#### What is being asked:
Quote every line below exactly and skip any picture.

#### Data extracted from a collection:
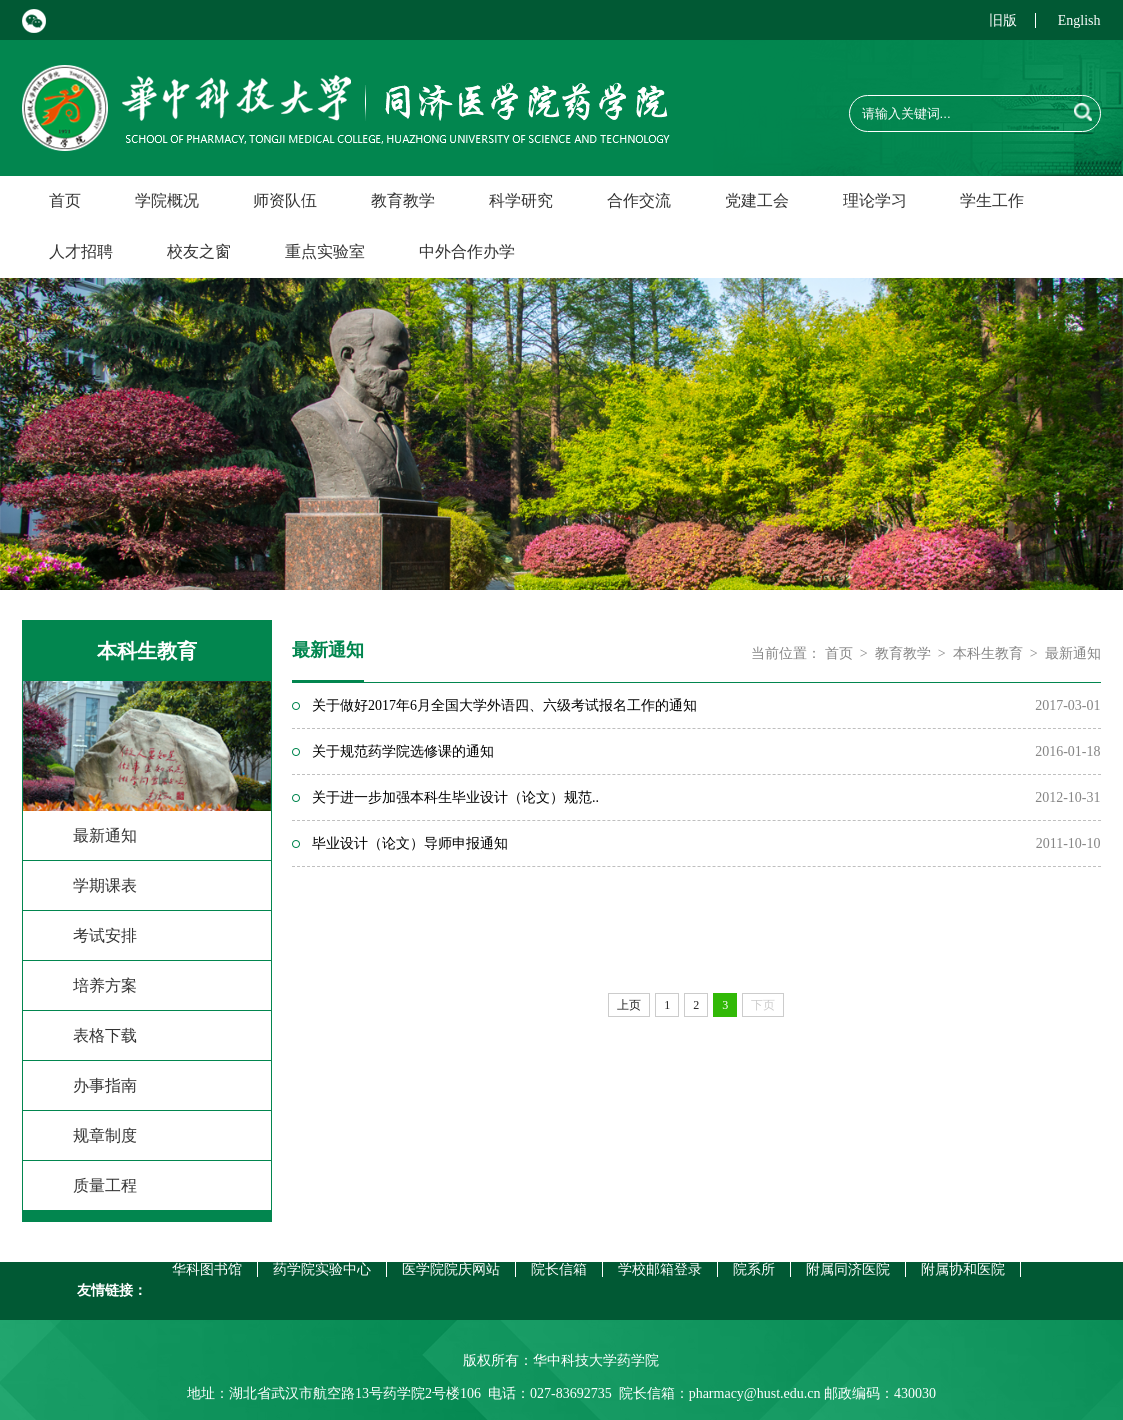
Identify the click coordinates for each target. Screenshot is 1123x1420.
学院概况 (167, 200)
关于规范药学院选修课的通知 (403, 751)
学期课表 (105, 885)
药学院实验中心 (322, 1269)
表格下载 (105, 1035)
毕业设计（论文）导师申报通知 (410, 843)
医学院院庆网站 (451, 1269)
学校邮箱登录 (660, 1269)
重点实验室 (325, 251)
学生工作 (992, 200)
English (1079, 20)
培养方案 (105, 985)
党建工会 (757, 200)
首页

#### Result for this task:
Identify the click coordinates for each target. Screenshot is 1123x1420.
学院概况 (167, 200)
关于规范药学院选修课的通知 (403, 751)
学期课表 (105, 885)
药学院实验中心 (322, 1269)
表格下载 (105, 1035)
毕业设计（论文）导师申报通知 (410, 843)
医学院院庆网站 (451, 1269)
学校邮箱登录 (660, 1269)
重点实验室 (325, 251)
学生工作 (992, 200)
English (1079, 20)
培养方案 (105, 985)
党建工会 (757, 200)
首页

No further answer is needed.